HTTP errors occur when you want to go to a web address and the browser isn’t able to access it, which can happen for different reasons.

The most common types of errors start with the numbers 4 and 5. Although there are error codes that start with 1, 2 and 3, you’re unlikely to encounter them when browsing.

These error numbers are usually followed by a short explanation, but they don’t give you much information. So, we’ll give you the full scoop on each of them below.

What the most common HTTP errors mean

Error HTTP 404 (Not Found)

This error means that the page you want to access doesn’t exist at the moment. This may be because you incorrectly entered the web address or because the page owners deleted it.
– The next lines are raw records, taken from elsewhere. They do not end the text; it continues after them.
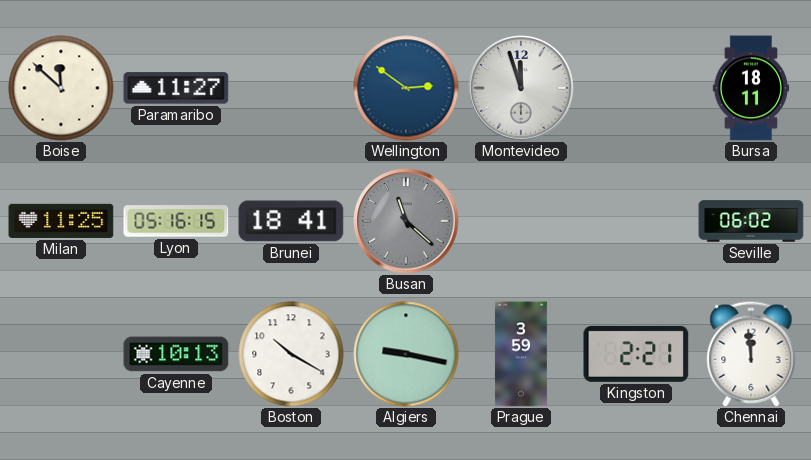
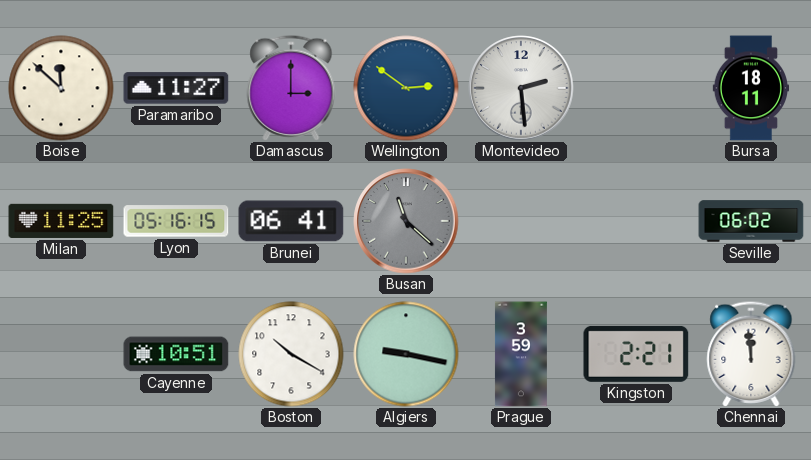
Damascus: none -> 3:00
Montevideo: 11:57 -> 2:29
Brunei: 18:41 -> 06:41
Cayenne: 10:13 -> 10:51
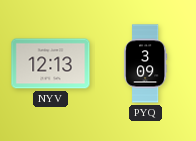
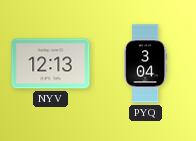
PYQ: 3:09 -> 3:04
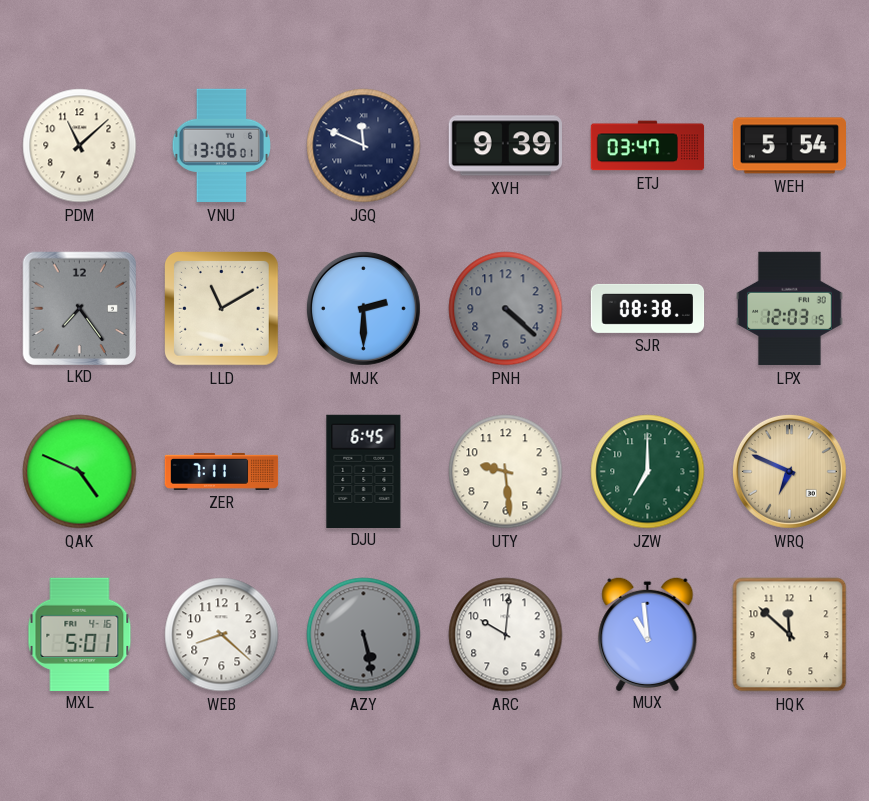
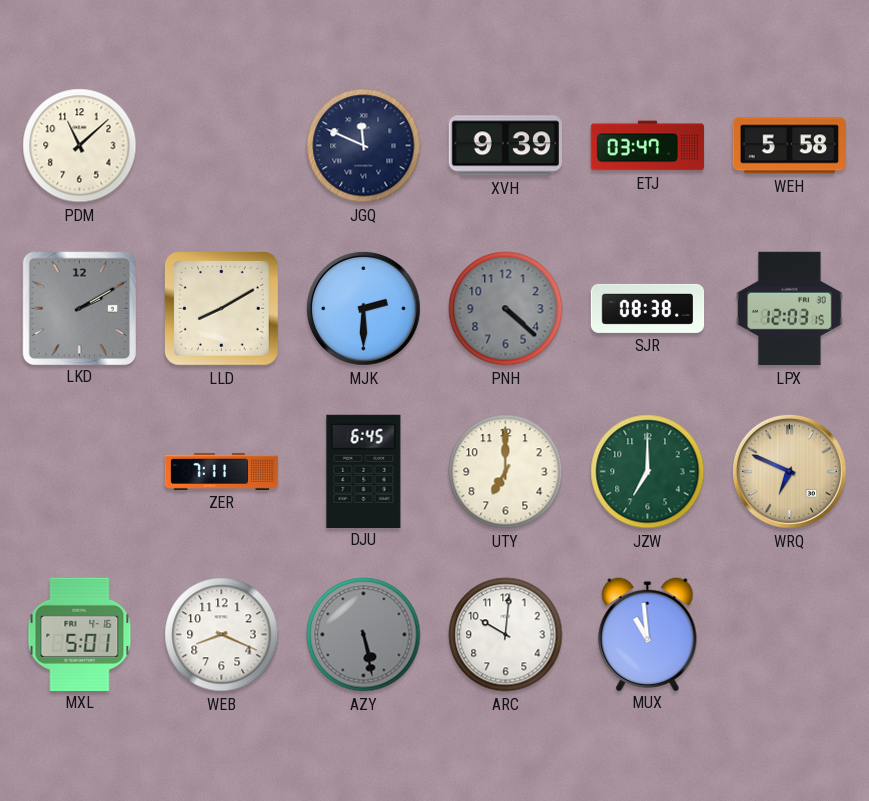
VNU: 13:06 -> none
WEH: 5:54 -> 5:58
LKD: 7:24 -> 2:10
LLD: 11:10 -> 8:10
QAK: 4:49 -> none
UTY: 9:29 -> 7:00
WEB: 8:22 -> 8:19
HQK: 11:52 -> none
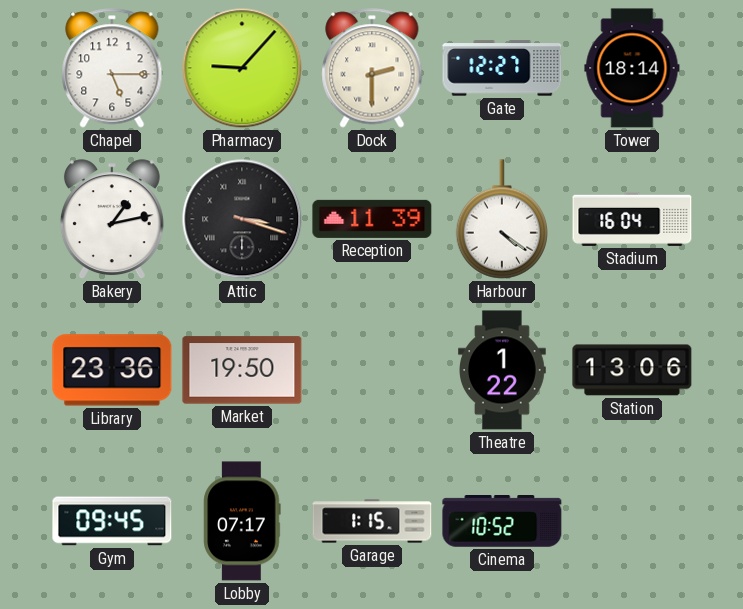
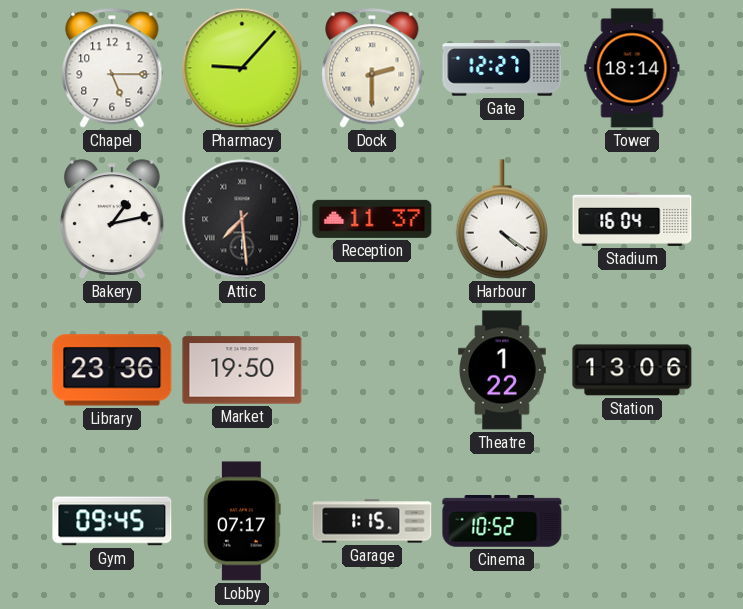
Attic: 3:18 -> 7:29
Reception: 11:39 -> 11:37
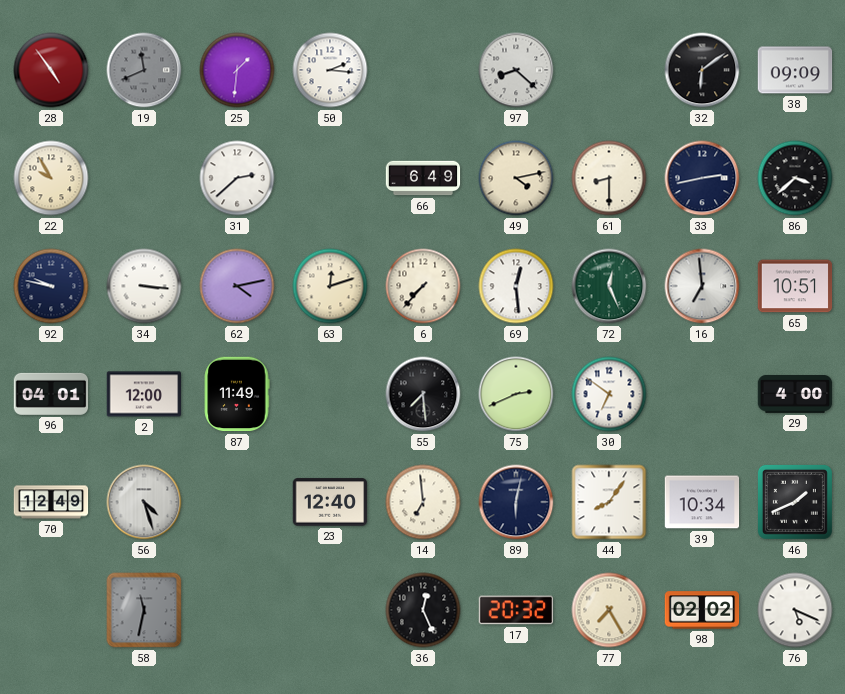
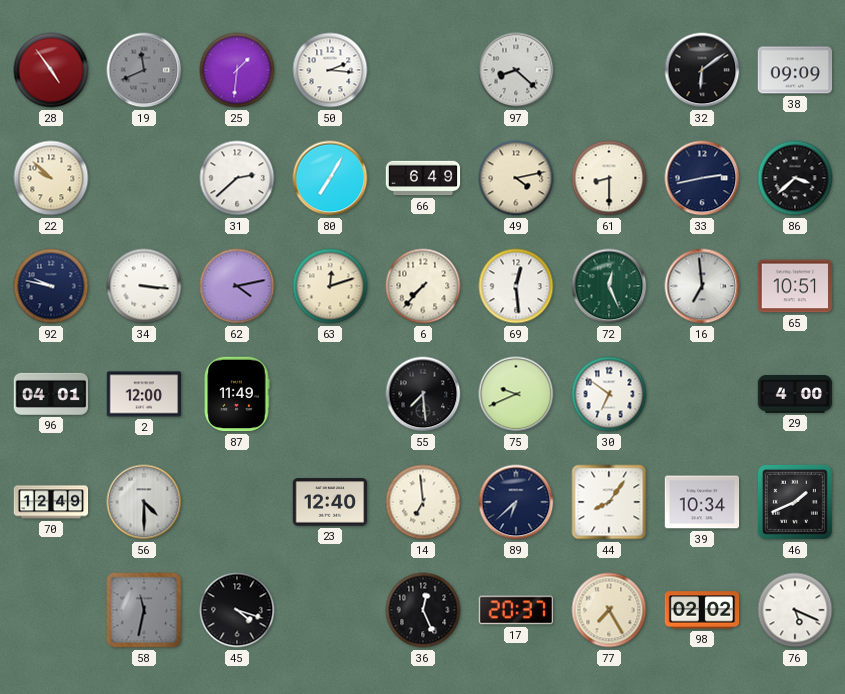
22: 9:55 -> 9:52
80: none -> 7:05
75: 2:41 -> 9:41
56: 4:27 -> 4:30
89: 6:02 -> 6:38
45: none -> 4:18
17: 20:32 -> 20:37
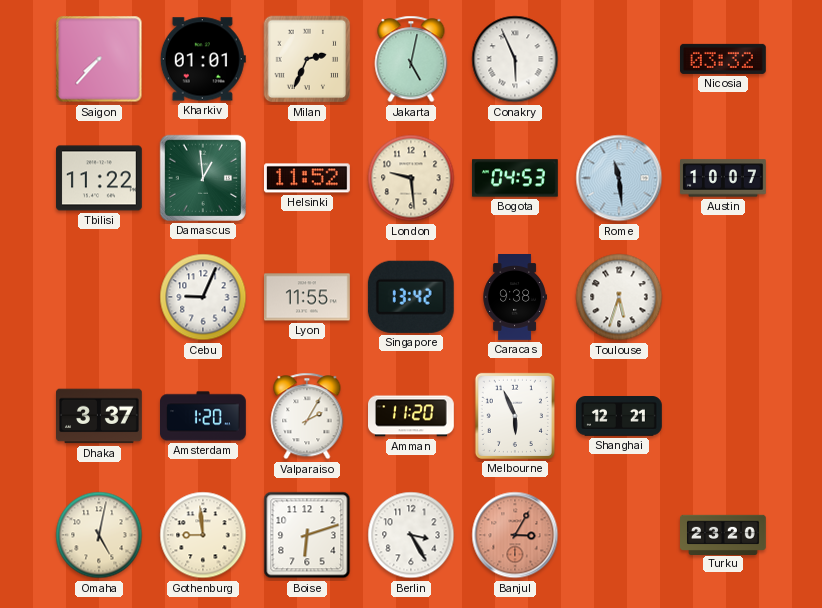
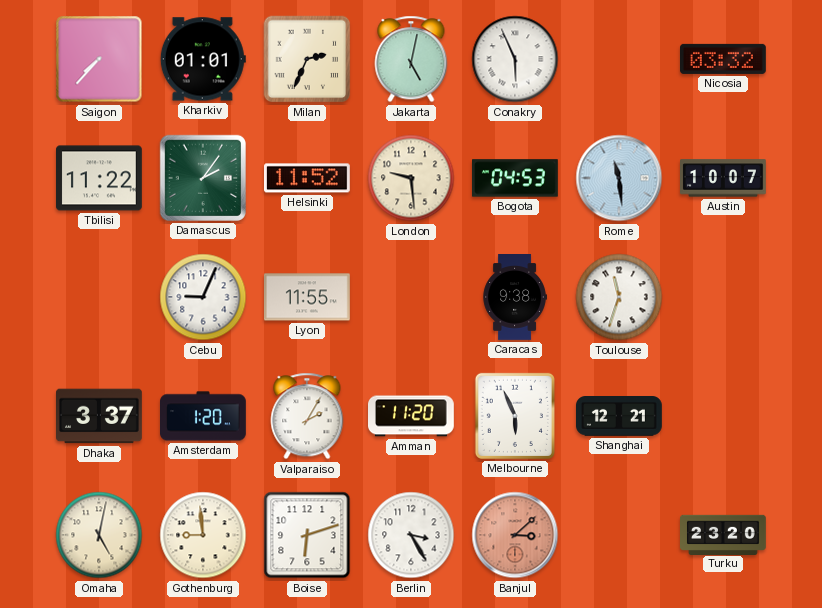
Damascus: 12:59 -> 2:06
Singapore: 13:42 -> none
Toulouse: 5:33 -> 11:33
Banjul: 3:05 -> 3:08
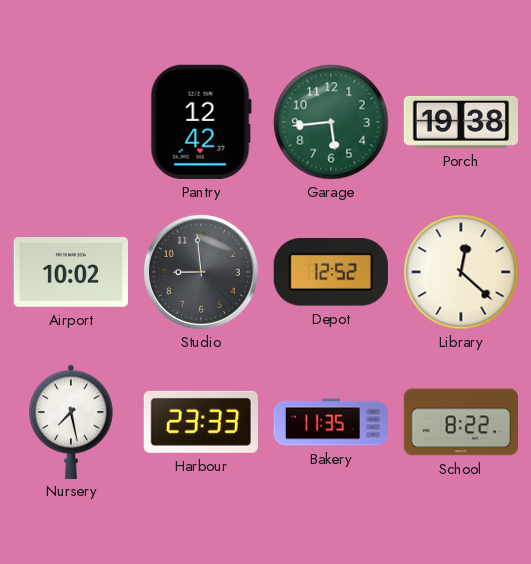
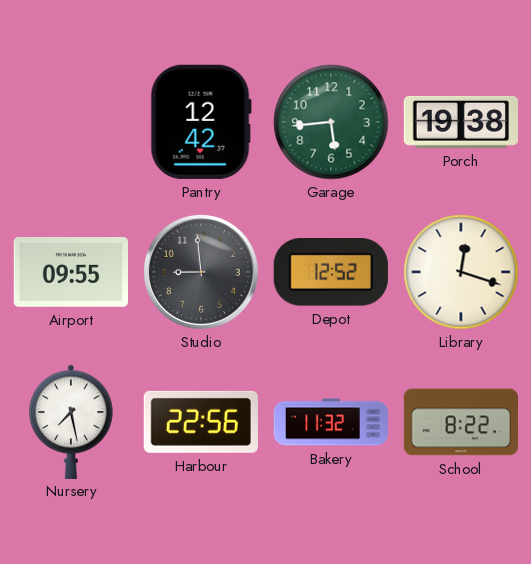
Airport: 10:02 -> 09:55
Library: 12:22 -> 12:18
Harbour: 23:33 -> 22:56
Bakery: 11:35 -> 11:32
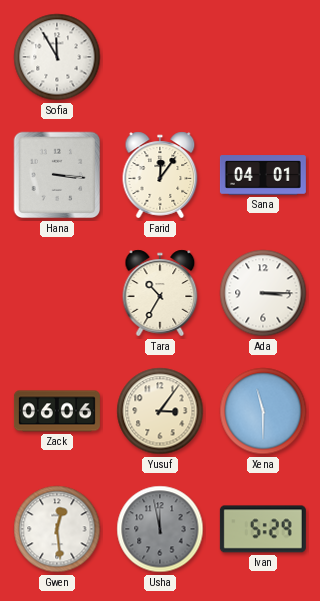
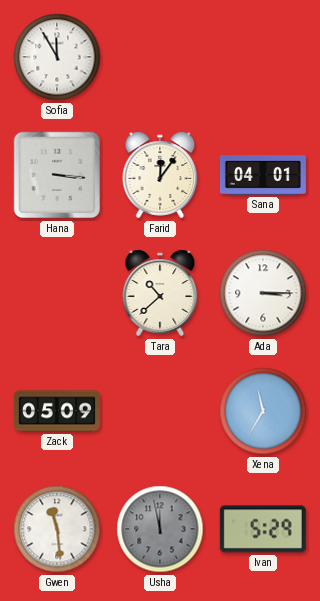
Tara: 10:35 -> 10:38
Zack: 06:06 -> 05:09
Yusuf: 3:06 -> none
Xena: 11:30 -> 11:35
Gwen: 12:29 -> 11:29
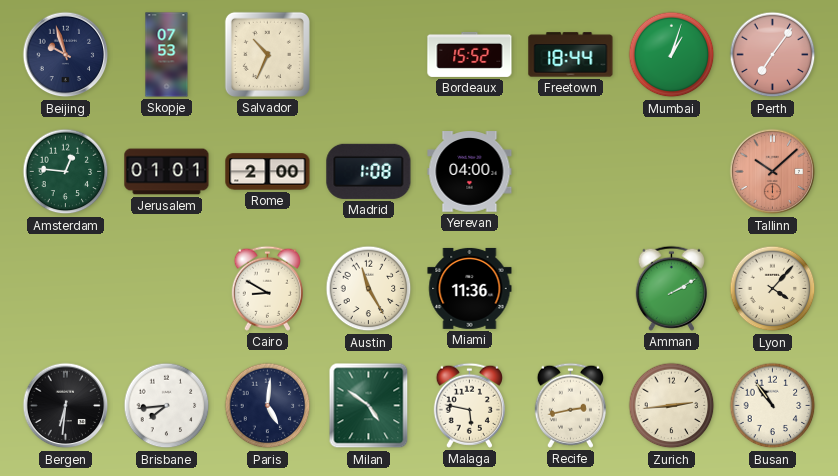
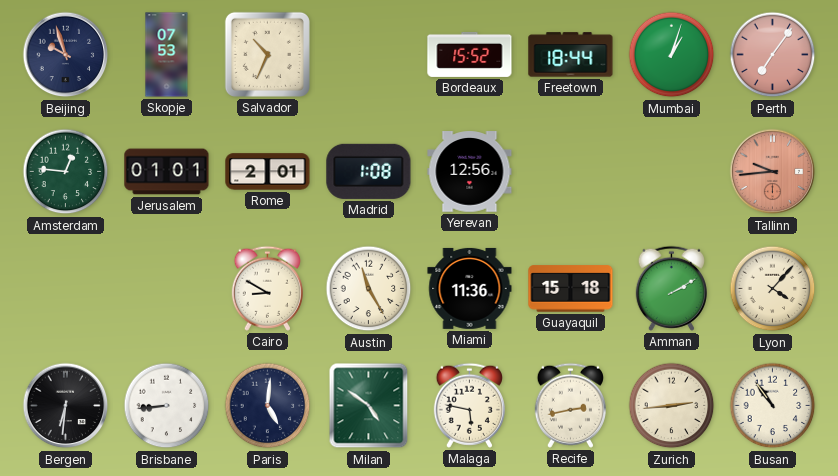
Rome: 2:00 -> 2:01
Yerevan: 04:00 -> 12:56
Tallinn: 10:08 -> 9:44
Guayaquil: none -> 15:18
Brisbane: 7:44 -> 8:44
It’s possible that a page showing a 404 error won’t have one later on, which means it’s come back online.

Error HTTP 403 (Forbidden)

This error shows up when you try to access a prohibited web page, i.e. one that isn’t accessible to the public. For example, a database, a backend code (that programmers work with) or a page exclusively for subscribers.

Error HTTP 401 (Unauthorized)

This one is like the 403 error, but it happens when there’s an authentication failure (for example, on the form to access editing of a website). No page should ever show this error, unless it’s for internal use only and isn’t public-facing (for example, a company’s intranet).

Error HTTP 400 (Bad Request)

This error appears when the page you’re trying to access isn’t able to make sense of your request. This usually happens because of a client error or a web address with an invalid format.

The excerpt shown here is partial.